Transcribe nothing except the lines below that run from the one with "栄カントリー俱楽部（千葉" to the one with "sugiere, sucede sin", ends included, and do not copy any picture.

[Source data]
..........

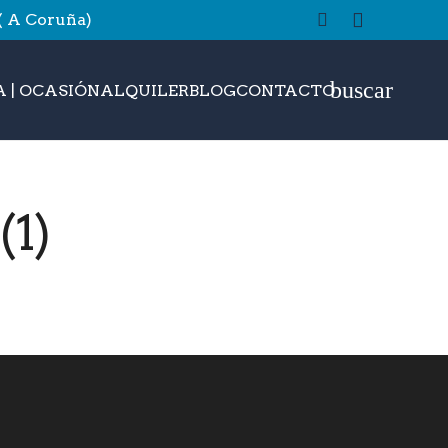
 ( A Coruña)
buscar
 | OCASIÓN
ALQUILER
BLOG
CONTACTO
(1)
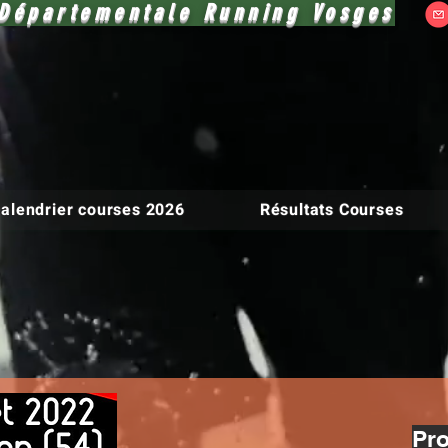
Départementale Running Vosges
alendrier courses 2026
Résultats Courses
Pr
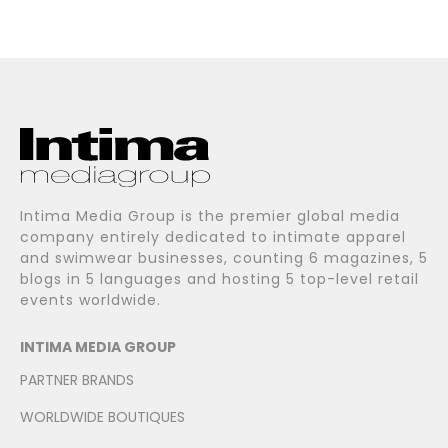
Intima Media Group is the premier global media
company entirely dedicated to intimate apparel
and swimwear businesses, counting 6 magazines, 5
blogs in 5 languages and hosting 5 top-level retail
events worldwide.
INTIMA MEDIA GROUP
PARTNER BRANDS
WORLDWIDE BOUTIQUES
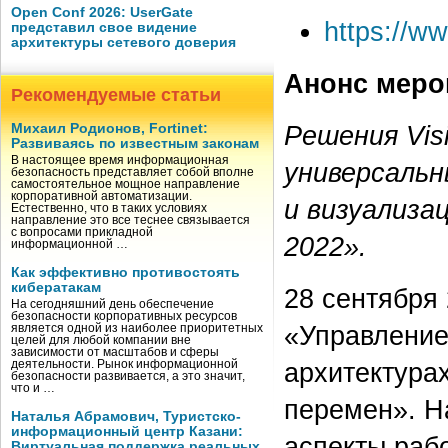
Open Conf 2026: UserGate
https://w
представил свое видение
архитектуры сетевого доверия
Анонс меро
Рекомендуемые статьи
Решения Vis
Михаил Родионов, Fortinet:
Развиваясь по известным законам
В настоящее время информационная
универсаль
безопасность представляет собой вполне
самостоятельное мощное направление
корпоративной автоматизации.
и визуализа
Естественно, что в таких условиях
направление это все теснее связывается
с вопросами прикладной
2022».
информационной …
Как эффективно противостоять
кибератакам
28 сентября
На сегодняшний день обеспечение
безопасности корпоративных ресурсов
«Управление
является одной из наиболее приоритетных
целей для любой компании вне
зависимости от масштабов и сферы
архитектурах
деятельности. Рынок информационной
безопасности развивается, а это значит,
что и …
перемен». Н
Наталья Абрамович, Туристско-
информационный центр Казани:
аспекты раб
Виртуальная поддержка реальных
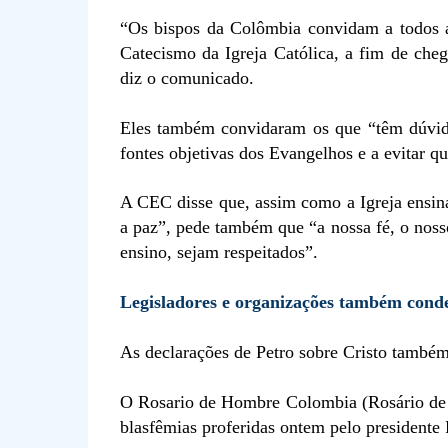
“Os bispos da Colômbia convidam a todos a
Catecismo da Igreja Católica, a fim de che
diz o comunicado.
Eles também convidaram os que “têm dúvida
fontes objetivas dos Evangelhos e a evitar qu
A CEC disse que, assim como a Igreja ensina 
a paz”, pede também que “a nossa fé, o nosso
ensino, sejam respeitados”.
Legisladores e organizações também cond
As declarações de Petro sobre Cristo também 
O Rosario de Hombre Colombia (Rosário de
blasfêmias proferidas ontem pelo presidente 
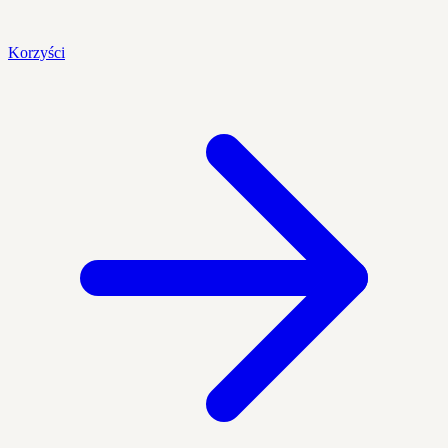
Korzyści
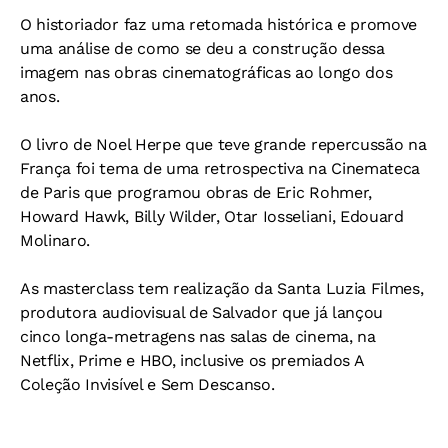
O historiador faz uma retomada histórica e promove
uma análise de como se deu a construção dessa
imagem nas obras cinematográficas ao longo dos
anos.
O livro de Noel Herpe que teve grande repercussão na
França foi tema de uma retrospectiva na Cinemateca
de Paris que programou obras de Eric Rohmer,
Howard Hawk, Billy Wilder, Otar Iosseliani, Edouard
Molinaro.
As masterclass tem realização da Santa Luzia Filmes,
produtora audiovisual de Salvador que já lançou
cinco longa-metragens nas salas de cinema, na
Netflix, Prime e HBO, inclusive os premiados A
Coleção Invisível e Sem Descanso.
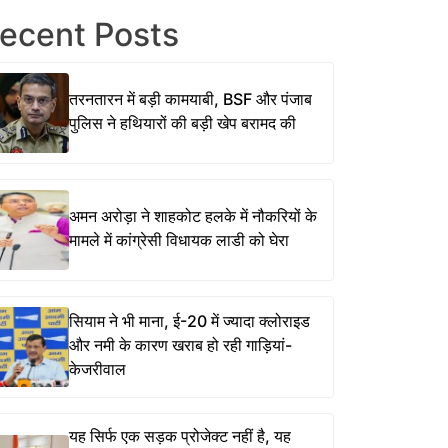
ecent Posts
तरनतारन में बड़ी कामयाबी, BSF और पंजाब
पुलिस ने हथियारों की बड़ी खेप बरामद की
अमन अरोड़ा ने शाहकोट हलके में नौकरियों के
मामले में कांग्रेसी विधायक लाडी को घेरा
सियाम ने भी माना, ई-20 में ज्यादा क्लोराइड
और नमी के कारण खराब हो रही गाड़ियां-
केजरीवाल
यह सिर्फ एक सड़क प्रोजेक्ट नहीं है, यह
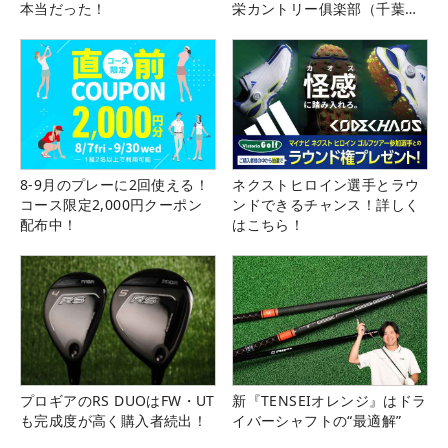
本当だった！
栄カントリー俱楽部（千葉
県）
8-9月のプレーに2回使える！
ネクストヒロイン選手とラウ
コース限定2,000円クーポン
ンドできるチャンス！詳しく
配布中！
はこちら！
プロギアのRS DUOはFW・UT
新『TENSEIオレンジ』はドラ
も完成度が高く購入者続出！
イバーシャフトの“最適解”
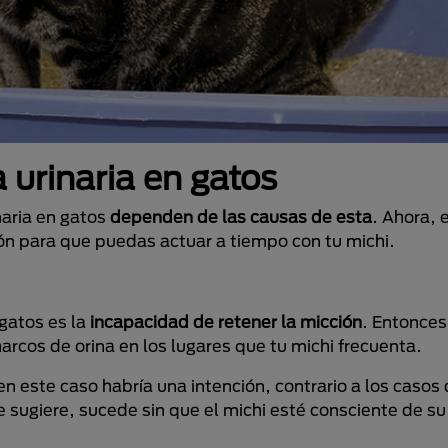
 urinaria en gatos
naria en gatos
dependen de las causas de esta
. Ahora, 
ión para que puedas actuar a tiempo con tu michi.
 gatos es la
incapacidad de retener la micción
. Entonces
rcos de orina en los lugares que tu michi frecuenta.
n este caso habría una intención, contrario a los casos
 sugiere, sucede sin que el michi esté consciente de s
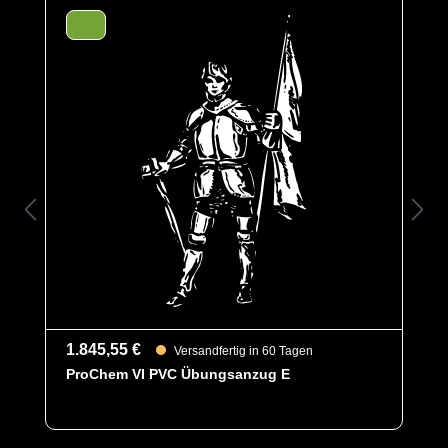
perfekte Rundumsicht und das großzügige Design
bietet optimale Bewegungsfreiheit.
Das für den Anzug verwendete TYCHEM TK ist ein
extrem leichtes und reißfestes Material, welches sowohl
vor Gasen, als auch vor festen, flüssigen,
hochkonzentrierten organischen und anorganischen
Chemikalien und biologischen Gefahrstoffen schützt.
Ein Schutz vor militärischen Kampfstoffen ist ebenfalls
gegeben. Es ist antistatisch ausgerüstet.
Des Weiteren ist der Anzug mit ergonomischen
Stiefelsocken für ein bequemeres Tragegefühl, sowie
einen besseren Schutz der Füße innerhalb der Schuhe
und einem Tropfrand, für ein sicheres Abtropfen von
Flüssigkeiten ausgestattet.
1.845,55 €
Versandfertig in 60 Tagen
ProChem VI PVC Übungsanzug E
Optionen
A = Ergonomische Stiefelsocke (EX
Bereich)
B = Tropfrand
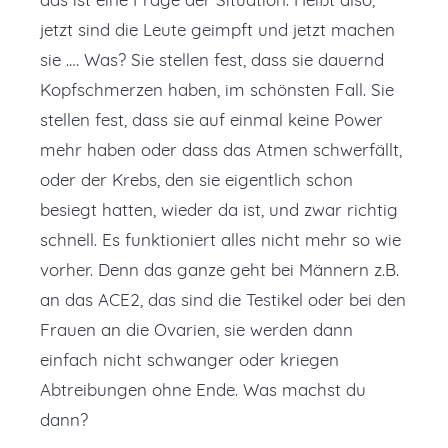
jetzt sind die Leute geimpft und jetzt machen
sie …. Was? Sie stellen fest, dass sie dauernd
Kopfschmerzen haben, im schönsten Fall. Sie
stellen fest, dass sie auf einmal keine Power
mehr haben oder dass das Atmen schwerfällt,
oder der Krebs, den sie eigentlich schon
besiegt hatten, wieder da ist, und zwar richtig
schnell. Es funktioniert alles nicht mehr so wie
vorher. Denn das ganze geht bei Männern z.B.
an das ACE2, das sind die Testikel oder bei den
Frauen an die Ovarien, sie werden dann
einfach nicht schwanger oder kriegen
Abtreibungen ohne Ende. Was machst du
dann?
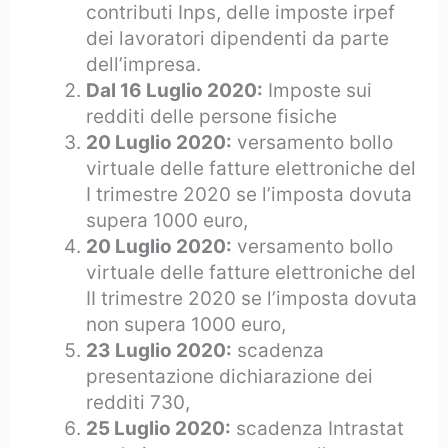
contributi Inps, delle imposte irpef
dei lavoratori dipendenti da parte
dell’impresa.
Dal 16 Luglio 2020:
Imposte sui
redditi delle persone fisiche
20 Luglio 2020:
versamento bollo
virtuale delle fatture elettroniche del
I trimestre 2020 se l’imposta dovuta
supera 1000 euro,
20 Luglio 2020:
versamento bollo
virtuale delle fatture elettroniche del
II trimestre 2020 se l’imposta dovuta
non supera 1000 euro,
23 Luglio 2020:
scadenza
presentazione dichiarazione dei
redditi 730,
25 Luglio 2020:
scadenza Intrastat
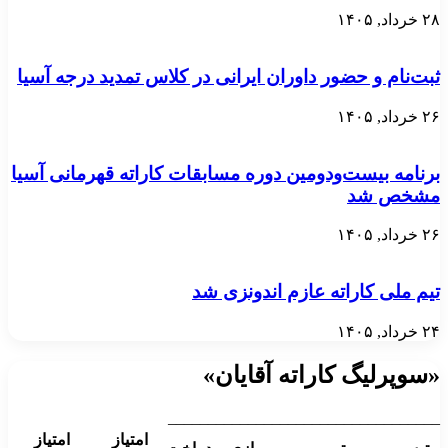
۲۸ خرداد, ۱۴۰۵
ثبت‌نام و حضور داوران ایرانی در کلاس تمدید درجه آسیا
۲۶ خرداد, ۱۴۰۵
برنامه بیست‌ودومین دوره مسابقات کاراته قهرمانی آسیا
مشخص شد
۲۶ خرداد, ۱۴۰۵
تیم ملی کاراته عازم اندونزی شد
۲۴ خرداد, ۱۴۰۵
«سوپرلیگ کاراته آقایان»
__________________________________
امتیاز
امتیاز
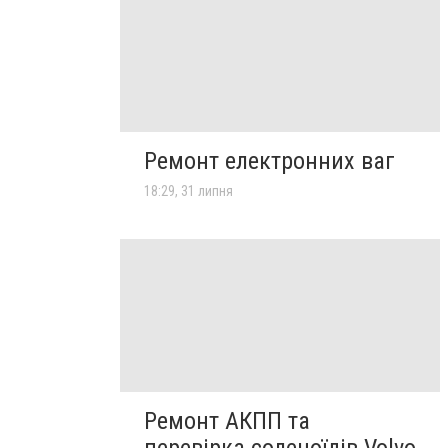
Ремонт електронних ваг
18:29, 31 липня
Ремонт АКПП та
перевірка соленоїдів Volvo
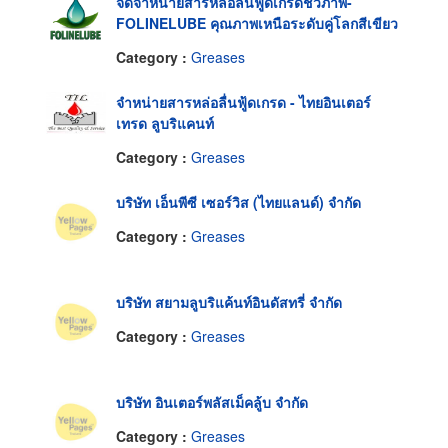
จัดจำหน่ายสารหล่อลื่นฟู้ดเกรดชีวภาพ-
FOLINELUBE คุณภาพเหนือระดับคู่โลกสีเขียว
Category :
Greases
จำหน่ายสารหล่อลื่นฟู้ดเกรด - ไทยอินเตอร์
เทรด ลูบริแคนท์
Category :
Greases
บริษัท เอ็นพีซี เซอร์วิส (ไทยแลนด์) จำกัด
Category :
Greases
บริษัท สยามลูบริแค้นท์อินดัสทรี่ จำกัด
Category :
Greases
บริษัท อินเตอร์พลัสเม็คลู้บ จำกัด
Category :
Greases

..........

Solution to this exercise:
栄カントリー俱楽部（千葉
県）
8-9月のプレーに2回使える！
ネクストヒロイン選手とラウ
コース限定2,000円クーポン
ンドできるチャンス！詳しく
配布中！
はこちら！
プロギアのRS DUOはFW・UT
新『TENSEIオレンジ』はドラ
も完成度が高く購入者続出！
イバーシャフトの“最適解”
 urinaria en gatos
naria en gatos
dependen de las causas de esta
. Ahora, 
ión para que puedas actuar a tiempo con tu michi.
 gatos es la
incapacidad de retener la micción
. Entonces
rcos de orina en los lugares que tu michi frecuenta.
n este caso habría una intención, contrario a los casos
 sugiere, sucede sin que el michi esté consciente de s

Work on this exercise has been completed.